I reflected that however substantial Elsie’s legacy
was she would certainly have earned it.

‘Of course.’ I pursued, ‘you’re very lucky that,
although Martin’s in Doncaster, Rosemary lives down here. Poor Mrs
Rossiter – Thelma and Alan are so far away. Though I’m jolly sure
that, even if she’d been here, Thelma wouldn’t have looked after
her mother as Rosemary looks after you!’

‘We have always been an exceptionally close and
devoted family,’ Mrs Dudley said with a degree of self-deception
that took my breath away. ‘I have always done my very best for my
children – left on my own to bring them up from quite an early age
– and I know that they feel it is a privilege to do the odd little
thing to help their old mother.’

She gave me a smile of saccharine sweetness to which
I did not respond and she continued, ‘Thelma, of course, is a very
good businesswoman. She has a real head on her shoulders. She
should have been the son. Alan was always a poor thing, took after
his mother. All this Africa nonsense, I’ve no patience with it! No,
Thelma realised that her mother couldn’t cope on her own and that
West Lodge was the only answer.’

‘But she could have had a little flat,’ I persisted,
‘and Annie Fisher would have been perfectly happy to look after
her...’

‘That woman!’ Mrs Dudley cut in sharply. ‘Thelma
wouldn’t have stood for that. She told me several times that she
was very worried that Annie Fisher was getting a hold over her
mother.’

‘What sort of hold? She always seemed a perfectly
respectable woman to me, and devoted to Mrs Rossiter.’

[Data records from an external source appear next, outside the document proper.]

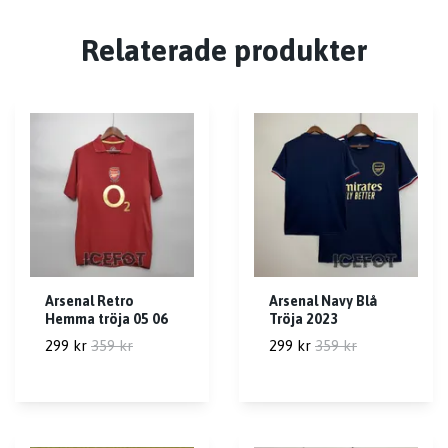
Relaterade produkter
Arsenal Retro
Arsenal Navy Blå
Hemma tröja 05 06
Tröja 2023
299 kr
359 kr
299 kr
359 kr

‘It was some sort of religious sect – I can’t
remember what they were called. She joined them a little while ago.
Thelma was very concerned that she might try to get Mrs Rossiter to
make over a lot of money to them. You know what these people are
like, they’re very persuasive. No, that wouldn’t have done at all.
I mean, even when she was in West Lodge, I believe Annie Fisher was
always in and out to see her.’

‘Yes, that’s true.’

I wondered why I hadn’t heard about Annie’s religious
conversion, but reflected that as I had always disliked the woman
I’d tried to avoid her whenever possible, and Mrs Rossiter and I
had other things to talk about.

‘So Thelma thought it was the lesser of the two evils
that her mother should come here. I mean, it is dreadfully
expensive – though, goodness knows, Mrs Rossiter could afford it.
And Thelma very sensibly advised her mother to take shares in West
Lodge, so naturally the fees were adjusted accordingly.’

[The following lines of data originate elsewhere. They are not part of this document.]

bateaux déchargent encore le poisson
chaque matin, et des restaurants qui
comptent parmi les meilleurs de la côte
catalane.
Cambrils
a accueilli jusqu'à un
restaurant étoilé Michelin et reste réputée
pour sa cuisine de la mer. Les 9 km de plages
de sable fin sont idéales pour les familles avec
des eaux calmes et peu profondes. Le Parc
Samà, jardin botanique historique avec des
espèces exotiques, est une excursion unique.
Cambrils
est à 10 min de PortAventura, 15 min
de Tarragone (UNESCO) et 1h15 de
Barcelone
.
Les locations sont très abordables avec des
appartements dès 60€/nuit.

No wonder Mrs Wilmot had panicked. She had mislaid
not only a patient but a shareholder as well!

‘It is no bad thing, really, that the fees should be
so high. It does keep out a certain class of people.’

The room was very hot, and suddenly I felt I couldn’t
bear any more of Mrs Dudley. I gathered up my handbag and gloves
and stood up.

‘It’s been lovely to see you and I’m delighted that
you’re so much better, but I must be getting on. I must call in and
see Mrs Jankiewicz while I’m here.’

Mrs Dudley pursed her lips in disapproval. ‘I can’t
say I approve of letting foreigners in.’

‘Oh, come now,’ I said sweetly. ‘Her cousin is a
countess, you know, and the Polish aristocracy is more ancient than
ours.’

She looked at me suspiciously, as if uncertain of my
seriousness. ‘That’s as may be – and, as I always say, it’s not
who
you are that’s important but
what
you are. She
has a very aggressive manner, quite unpleasant.’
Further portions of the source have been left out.